This is the story, complete with moral, of the well-known explorer’s experiences in Japanese prison camps in Java. Considered as literature, it has faults. His narrative may well be true, but its style makes it a prolonged invitation to skepticism. His atrocity stories are no more atrocious than could be matched in my own experience in the Singapore camps and on the Burma railway, or in that of people whose reports I believe; and yet I found myself saying again and again as I read, “Did it really happen just like that?”

This effect is chiefly due to the way in which the whole prison world is made to revolve around the narrator, who conveys an image of himself deficient both in the modesty which can make autobiography (even the autobiography of heroes) palatable and in the sense of humor which kept many of us prisoners sane. And much of it is written in a kind of prose-poetry of which the following is an example:

I thought of all the times I had watched from the tip of the mountain-of-the-arrow, assailed by an immense feeling of doom, the great volcano’s shattered rim wrapped in red-ragged sunsets and the dying light of day outlined beyond like a shadow of foreboding in a magic mirror of scarlet water, the tangled world of the vast island of Sumatra where I had begun my war in Southeast Asia. The feeling of doom was all the more disturbing then because it was not personal so much as cosmic almost, for I remember clearly how the end of day then was always in my mind the end forever of an age of Empire and the night that came down swift as a bat, the fall of shadow implicit between end and re-beginning in the brief and brittle life of man. [Page 93]

On the other hand, the book is commendably free from the recriminations against fellow prisoners which mar some other books in this genre. Van der Post gives generous credit to many of his associates; and his denunciations of the Japanese are not so overdone as his descriptions of the scenery. It is regrettable that the Japanese prison camps did not elicit from their inmates as much good descriptive writing as they deserved; those of us, therefore, who, out of laziness or reticence, have not written anything about our experiences ought not to be critical of those who have.
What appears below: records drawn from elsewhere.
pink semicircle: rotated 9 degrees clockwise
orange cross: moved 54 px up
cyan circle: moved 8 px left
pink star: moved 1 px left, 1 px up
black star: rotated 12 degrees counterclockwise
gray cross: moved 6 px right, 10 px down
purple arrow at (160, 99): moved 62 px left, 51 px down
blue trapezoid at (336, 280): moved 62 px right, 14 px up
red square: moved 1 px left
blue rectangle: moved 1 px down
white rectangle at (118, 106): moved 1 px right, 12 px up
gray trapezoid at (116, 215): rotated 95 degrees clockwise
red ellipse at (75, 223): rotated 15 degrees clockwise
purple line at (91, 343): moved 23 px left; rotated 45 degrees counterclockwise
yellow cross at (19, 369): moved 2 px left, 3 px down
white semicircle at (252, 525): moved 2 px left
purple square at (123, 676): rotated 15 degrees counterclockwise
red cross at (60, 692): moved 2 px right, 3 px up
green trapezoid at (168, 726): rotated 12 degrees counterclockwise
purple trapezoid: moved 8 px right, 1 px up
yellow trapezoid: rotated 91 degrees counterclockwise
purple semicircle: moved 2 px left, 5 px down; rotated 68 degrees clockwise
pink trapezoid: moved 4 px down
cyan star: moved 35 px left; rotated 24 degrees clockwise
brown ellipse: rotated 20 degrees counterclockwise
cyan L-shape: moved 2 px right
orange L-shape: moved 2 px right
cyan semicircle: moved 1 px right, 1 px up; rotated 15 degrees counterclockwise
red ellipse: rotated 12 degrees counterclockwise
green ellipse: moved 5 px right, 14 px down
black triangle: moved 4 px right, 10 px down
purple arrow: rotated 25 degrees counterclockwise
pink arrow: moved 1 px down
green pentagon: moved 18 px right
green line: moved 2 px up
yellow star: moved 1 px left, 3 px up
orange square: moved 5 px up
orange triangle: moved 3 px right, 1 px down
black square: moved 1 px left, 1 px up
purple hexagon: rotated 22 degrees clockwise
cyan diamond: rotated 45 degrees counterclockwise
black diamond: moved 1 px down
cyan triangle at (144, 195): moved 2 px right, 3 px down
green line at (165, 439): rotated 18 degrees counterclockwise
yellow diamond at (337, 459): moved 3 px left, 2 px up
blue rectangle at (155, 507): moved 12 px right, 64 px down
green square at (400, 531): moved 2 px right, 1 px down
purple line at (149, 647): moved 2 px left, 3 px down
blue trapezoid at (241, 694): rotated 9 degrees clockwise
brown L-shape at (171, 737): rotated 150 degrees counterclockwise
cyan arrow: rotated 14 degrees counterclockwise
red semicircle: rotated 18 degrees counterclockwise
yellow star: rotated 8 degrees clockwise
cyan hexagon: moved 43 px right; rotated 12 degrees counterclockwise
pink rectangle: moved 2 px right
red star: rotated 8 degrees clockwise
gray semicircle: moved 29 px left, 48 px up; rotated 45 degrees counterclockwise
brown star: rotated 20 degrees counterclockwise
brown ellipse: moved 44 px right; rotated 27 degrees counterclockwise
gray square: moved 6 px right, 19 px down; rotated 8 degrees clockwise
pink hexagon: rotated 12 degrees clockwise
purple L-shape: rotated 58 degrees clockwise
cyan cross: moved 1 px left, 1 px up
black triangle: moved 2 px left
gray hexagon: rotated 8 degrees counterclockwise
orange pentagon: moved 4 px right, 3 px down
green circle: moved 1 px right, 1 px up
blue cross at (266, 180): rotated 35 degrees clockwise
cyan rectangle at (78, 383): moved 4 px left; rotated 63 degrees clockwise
The book is intended to be read (and is indeed worth reading) as a contribution to the argument about the morality of the use of the two atomic bombs at Hiroshima and Nagasaki. It starts with an account of how Colonel van der Post met by accident in a television studio a Japanese survivor from Hiroshima who had lost his whole family in the bombing; and of how, after the Japanese had described his experience, van der Post persuaded the producer to allow the program to continue with an impromptu discussion in which he told of his own sufferings as a prisoner and of their part in the whole tragedy of which Hiroshima was another episode. Instead of “tragedy” we should perhaps say “opera,” for the spirit of Wagner is never far absent—the author describes this book as an “orchestration” of what he then said to the Japanese.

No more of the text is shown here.